**** Records for this exercise

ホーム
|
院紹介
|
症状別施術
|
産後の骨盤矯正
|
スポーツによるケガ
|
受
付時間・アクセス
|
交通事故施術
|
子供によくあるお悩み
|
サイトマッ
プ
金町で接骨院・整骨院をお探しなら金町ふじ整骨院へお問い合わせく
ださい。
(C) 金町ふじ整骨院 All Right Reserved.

********
**** Records for this exercise

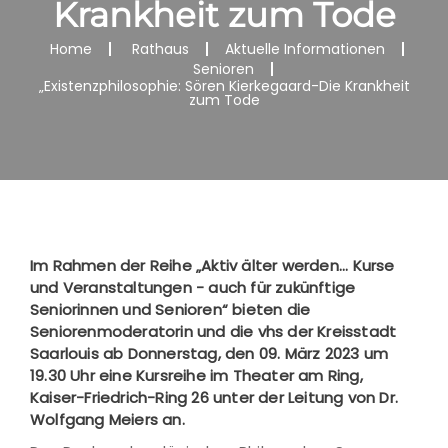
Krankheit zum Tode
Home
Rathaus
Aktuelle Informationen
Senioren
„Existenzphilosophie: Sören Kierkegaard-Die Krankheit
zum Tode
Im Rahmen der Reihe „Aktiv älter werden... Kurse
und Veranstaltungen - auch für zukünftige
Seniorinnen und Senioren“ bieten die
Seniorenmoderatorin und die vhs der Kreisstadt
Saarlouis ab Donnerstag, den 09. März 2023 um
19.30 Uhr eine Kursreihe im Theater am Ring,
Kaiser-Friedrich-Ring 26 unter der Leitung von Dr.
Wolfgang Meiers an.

********

**What is being asked**.
Using the entries above, give back exactly the line containing "19.30 Uhr eine", the line containing "Wolfgang Meiers an.", and every line between them, and nothing else.

**Exercise solution**.
19.30 Uhr eine Kursreihe im Theater am Ring,
Kaiser-Friedrich-Ring 26 unter der Leitung von Dr.
Wolfgang Meiers an.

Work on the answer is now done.